The idea of stochastic domination is very important to economics. For example, if we wanted to compare two lotteries $X$ and $Y$, we would choose the one that dominates the other. 

\begin{proof}[Convergence of Markov Chains]
	$X_0 = x, X_1, X_2, \dots$. Let $Y_0, Y_1, \dots$ be a markov chain on $S$ with probability transition matrix $P$ (same as for $\{X_i\}$), and $Y_0 \sim \Pi$ with $\{X_n\}, \{Y_n\}$ independent.\\
	
	Therefore, $Y_n \sim \Pi$ $\forall n \geq 0$. Now I will couple $\{X_n\}, \{Y_n\}$. Let $T = \min \{n \geq 0 \mid X_n = Y_n\}$, 
	
	\[Z_n = 
	\begin{cases}
		X_n & n < T\\
		Y_n & n \geq T
	\end{cases}
	\]
	
	We claim that $\{Z_n\}$ is a Markov Chain on $S$ with $Z_0 = x$ and probability transition matrix $P$. Therefore, $(\{Z_n\}, \{Y_n\})$ is a coupling.\\
	
	\begin{align*}
	&\prob{X_n = a}\\
	=& \prob{Z_n = a}\\
	=& \prob{Z_n = a \mid T > n} \cdot (1- \prob{T \leq n}) + \prob{Z_n = a \mid T \leq n} \cdot \prob{T \leq n}\\
	=& \Pi(a) \cdot (1 - \prob{T > n}) + \prob{Z_n = a \mid T > n} \cdot \prob{T > n}
	\end{align*}
	so
	\begin{align*}
	&\prob(X_n = a) - \Pi(a) = \prob{T > n}(\prob{Z_n = a \mid T > n} - \Pi(a))\\
	&|\prob{X_n = a} - \Pi(a)| = \prob{T > n}|\prob{Z_n = a \mid T > n} - \Pi(a)| \leq \prob{T > n}
	\end{align*}
	
	For all $a \in S$. Assume that $\delta = \min_{x', y'} P_{x'y'} > 0$. Then
	
	\begin{align*}
	&\prob(T > l + 1 \mid T > l)\\
	\leq& \max_{x', y', x' \neq y'} \prob{X_{l + y} \neq Y_{l + 1} \mid X_{l} = x', Y_{l} = y'}\\
	=& 1 -\min_{x', y', x' \neq y'} \prob{X_{l + 1} = Y_{l + 1} \mid X_l = x', Y_l = y'}\\
	\leq& 1 - \min_{x', y', x' \neq y'} \prob{X_{l + 1} = Y_{l + 1} = x' \mid X_l = x', Y_l = y'}\\
	\leq& 1 - \min_{x', y', x' \neq y'} P_{x'x'} P_{y'x'}\\
	\leq& 1 - \delta^2
	\end{align*}
	
	Therefore, $\prob{T > l} \leq (1-\delta^2)^l$. This shows that eventually $X_n$ and $Y_n$ will meet, and after that point $Z_n$ is stationary.\\
	
	Ergodicity implies that $\exists M < \infty$ such that $(P^M)_{x', y'} > 0$ for all $x', y' \in S$. That is, there is a path between any two states.
\end{proof}

\section{11/8/2018}

What is the probability that I could end up in a given irreducible component?\\

We can compute via first step analysis $X_0, X_1, X_2, \dots$. $T:= \min\{n \geq 0 \mid X_n \text{ is an essential state (first time in an irreducible component)}\}$. $f_i(x) = \prob(X_T \text{ in component } C_i \mid X_0 = x)$. Obviously $f_i(x) = 1$ if $x$ is in $C_i$, and $0$ if $x$ is in an irreducible component other than $C_i$.\\

To define $f_i(x)$ for other parts of the graph, we can compute $f_i(x)$ by looking at possible single steps starting at $x$, then define the function inductively.

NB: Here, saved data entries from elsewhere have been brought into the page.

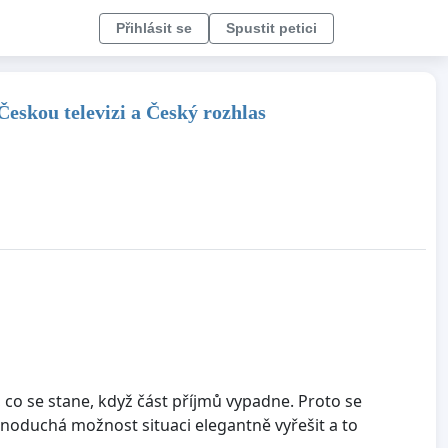
Přihlásit se
Spustit petici
eskou televizi a Český rozhlas
 co se stane, když část příjmů vypadne. Proto se
dnoduchá možnost situaci elegantně vyřešit a to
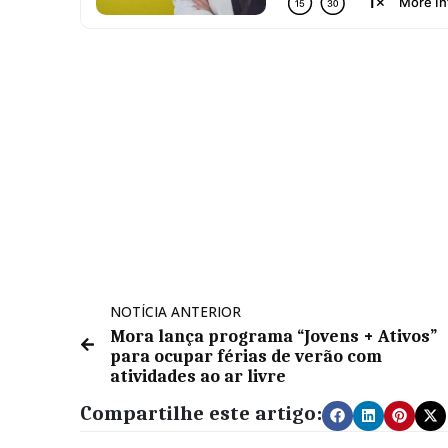
NOTÍCIA ANTERIOR
Mora lança programa “Jovens + Ativos”
para ocupar férias de verão com
atividades ao ar livre
Compartilhe este artigo:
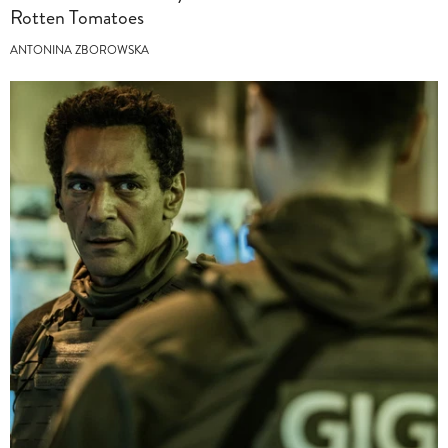
Rotten Tomatoes
ANTONINA ZBOROWSKA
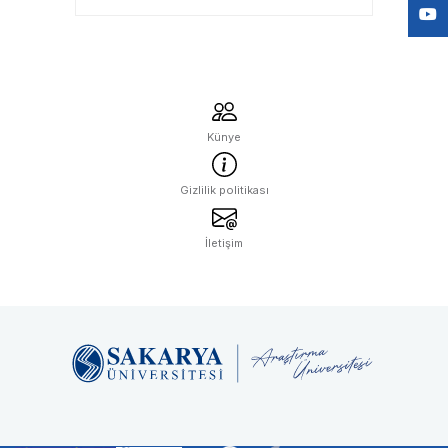
Bekliyor
Künye
Gizlilik politikası
İletişim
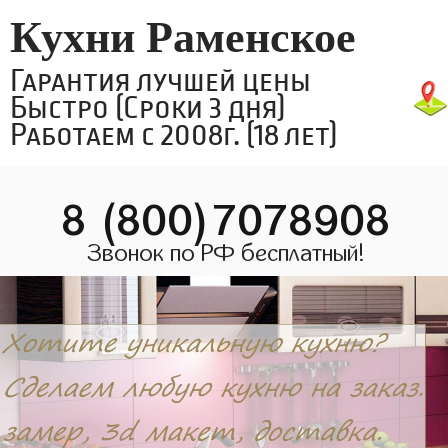
Кухни Раменское
Гарантия лучшей цены
Быстро (Сроки 3 дня)
Работаем с 2008г. (18 лет)
8 (800)7078908
Звонок по РФ бесплатный!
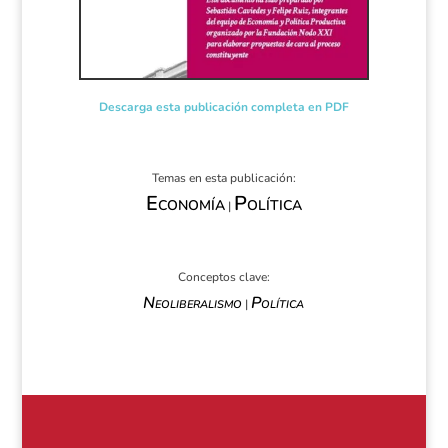
Descarga esta publicación completa en PDF
Temas en esta publicación:
Economía
Política
|
Conceptos clave:
Neoliberalismo
Política
|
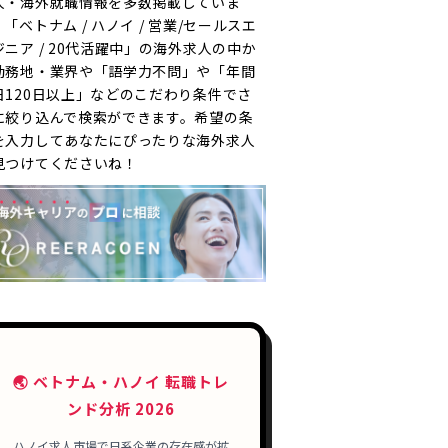
人・海外就職情報を多数掲載していま
「ベトナム / ハノイ / 営業/セールスエ
ジニア / 20代活躍中」の海外求人の中か
勤務地・業界や「語学力不問」や「年間
日120日以上」などのこだわり条件でさ
に絞り込んで検索ができます。希望の条
を入力してあなたにぴったりな海外求人
見つけてくださいね！
🌏 ベトナム・ハノイ 転職トレ
ンド分析 2026
ハノイ求人市場で日系企業の存在感が拡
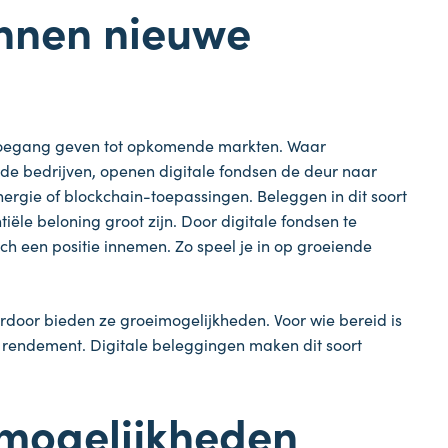
innen nieuwe
s toegang geven tot opkomende markten. Waar
nde bedrijven, openen digitale fondsen de deur naar
ergie of blockchain-toepassingen. Beleggen in dit soort
iële beloning groot zijn. Door digitale fondsen te
h een positie innemen. Zo speel je in op groeiende
rdoor bieden ze groeimogelijkheden. Voor wie bereid is
jn rendement. Digitale beleggingen maken dit soort
mogelijkheden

\begin{theorem}[Convergence of Markov Chains]
Let $S$ be a finite state space. $X_0, X_1, \dots$ an $S$-valued irreducible Markov Chain with period $k$. Then $\frac{1}{k}\{\mathcal{L}(X_n) + \mathcal{L}(X_{n+1}) + \dots + \mathcal{L}(X_{n + k - 1})\} \to \pi$ as $n \to \infty$ where $\pi$ is the unique stationary distribution.
\end{theorem}

\begin{theorem}[Ergodic Theorem for Markov Chains]
Let $S$ be a finite state space. Let $X_0, X_1, \dots$ be an $S$-valued irreducible Markov chain. Let $f: S \to \R$. Then
\[\lim_{n \to \infty} \frac{1}{n}\sum_{k=1}^n f(X_k) = \sum_{x \in S} f(x) \pi(x)\]
almost surely. 
\end{theorem}

\begin{remark}[Ergodic Principle]
	Time-averages are like space-averages.
\end{remark}

Special Case:\\

$f(x) = \mathbbm{1}_{x = x_0}$ where $x_0 \in S$. $N_n(x) := \sum_{k = 1}^n \mathbbm{1}_{X_k = x}$. Ergodic theorem: $\frac{N_n(x_0}{n} \to \pi(x_0)$ as $n \to \infty$.\\

That is, fraction of time spent at $x_0$ converges to the stationary probability of $x_0$.\\

Observation: It is enough to prove theorem for such functions, since every function is a linear combination of such functions.\\

\begin{remark}
	The Ergodic theorem is basically the law of large numbers for Markov chains.
\end{remark}

\begin{proof}
	One approach (sketch):\\
	$\Var(\frac{1}{n} \sum_{k=1}^n \mathbbm{1}_{X_k = x_0}) = \frac{1}{n^2} \sum_{i, j = 1}^n Cov(\mathbbm{1}_{X_i = x_0} \mathbbm{1}_{X_j = x_0}) \leq$ exercise... $\leq \frac{1}{n^2} C n = \frac{C}{n}$. This process converges in probability.
\end{proof}

\section{11/15/2018}

\subsection{Martingales}

\begin{definition}[Martingales]
	A martingale is a stochastic process with the property that in expectation, it does not change. That is
	
	\[\expect{X_{n + 1} \mid \mathcal{F}_n} = X_n\]
\end{definition}

In this class we will

\begin{enumerate}
	\item Define conditional expectation.
	\item Introduce martingales.
	\item Study their properties.
\end{enumerate}

\subsection{Conditional Expectation in Simple Discrete Setting}

Suppose $X, Y$ are discrete random variables on $(\Omega, \mathcal{F}, \mathbb{P})$.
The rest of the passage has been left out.